The CSU has implemented several cost-savings measures including a salary freeze for vice presidents and above, a hiring freeze, and travel and purchasing restrictions. In addition, the CSU took steps to limit the number of new students admitted in fall 2009 based on the state’s inability to fund enrollment growth and the CSU’s operational needs. The CSU’s budget is approximately $4.2 billion, with $2.7 billion from state General Funds and $1.5 billion in student fee revenue. The proposed $410 million reduction represents a 15 percent cut in General Fund support.
Chancellor Reed to Lobby Washington for Increases in Student Aid
CSU Chancellor Charles B. Reed will be in Washington D.C. this week promoting ideas to increase student aid and improve college access and completion, particularly in underserved communities.
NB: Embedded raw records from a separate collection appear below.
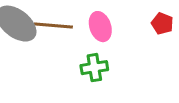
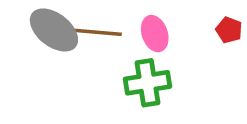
green cross: (94, 68) -> (148, 83), size x1.4

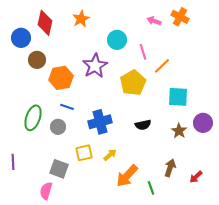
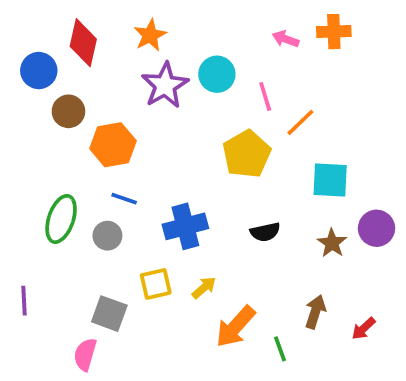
orange cross: (180, 17) -> (334, 32), turned -30
purple star: (95, 66) -> (165, 85), moved

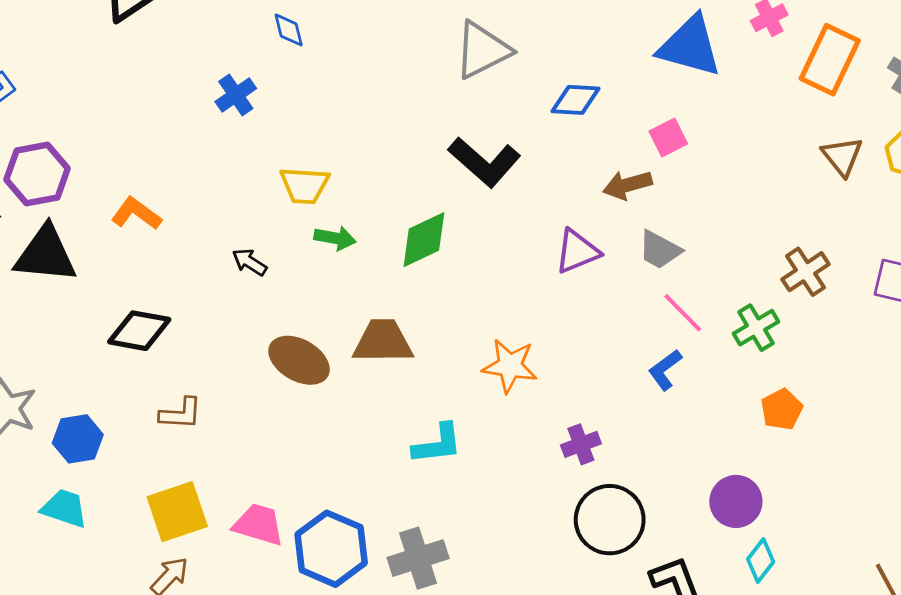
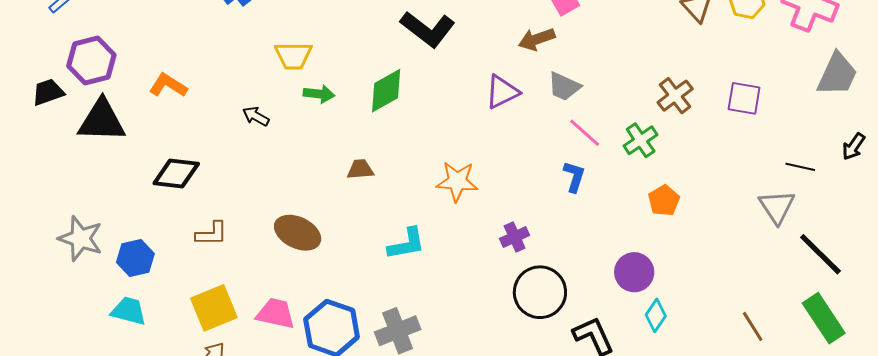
brown trapezoid: (383, 341) -> (360, 169), size x0.6
brown ellipse: (299, 360) -> (298, 233), moved
blue L-shape: (665, 370) -> (574, 177), turned 148

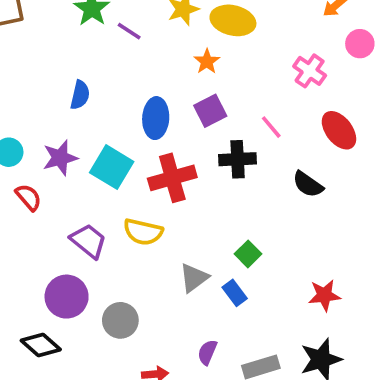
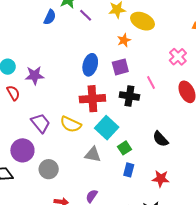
blue semicircle: (80, 95) -> (50, 17), moved
cyan square: (112, 167) -> (107, 128), moved
black semicircle: (308, 184) -> (161, 139), moved
gray triangle: (194, 278) -> (93, 155), turned 36
blue rectangle: (235, 293) -> (129, 170), moved, turned 40

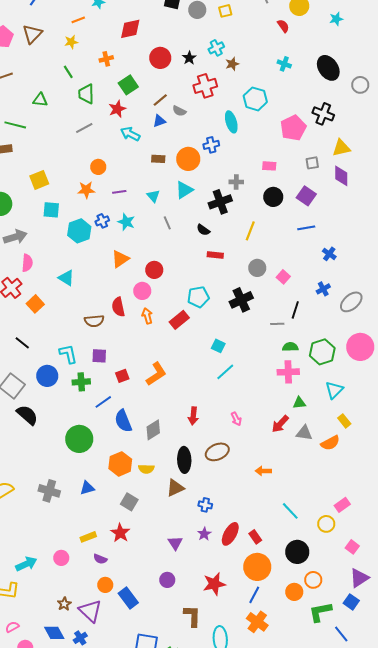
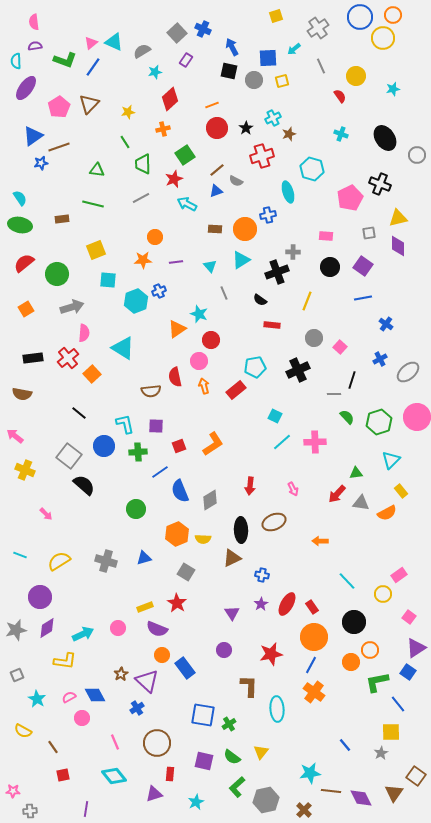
orange line: (78, 20) -> (212, 105), moved
red diamond: (130, 29) -> (170, 99), moved, turned -30
green line: (15, 125) -> (93, 204), moved
cyan star: (126, 222) -> (199, 314), moved
cyan triangle: (66, 278) -> (123, 348), size x1.4
green semicircle: (290, 347) -> (347, 417), turned 49
pink cross: (288, 372) -> (315, 442), moved
green circle: (79, 439) -> (136, 509), size x0.7
purple semicircle: (100, 559) -> (157, 629), size x1.5
blue diamond: (54, 633) -> (95, 695), moved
Reed will testify at the House Committee on Education & Labor’s May 21 hearing on “Increasing Student Aid Through Loan Reform.” The hearing will examine the Obama Administration’s proposals to restructure federal student loan programs and use projected savings to increase funding for Pell grants and other aid programs. Reed will review CSU campus experience with existing student loan programs and present several proposals to increase need-based aid. CSU is the largest recipient of Pell Grant awards in the country. A webcast of the hearing will be available live and archived through the committee’s web site.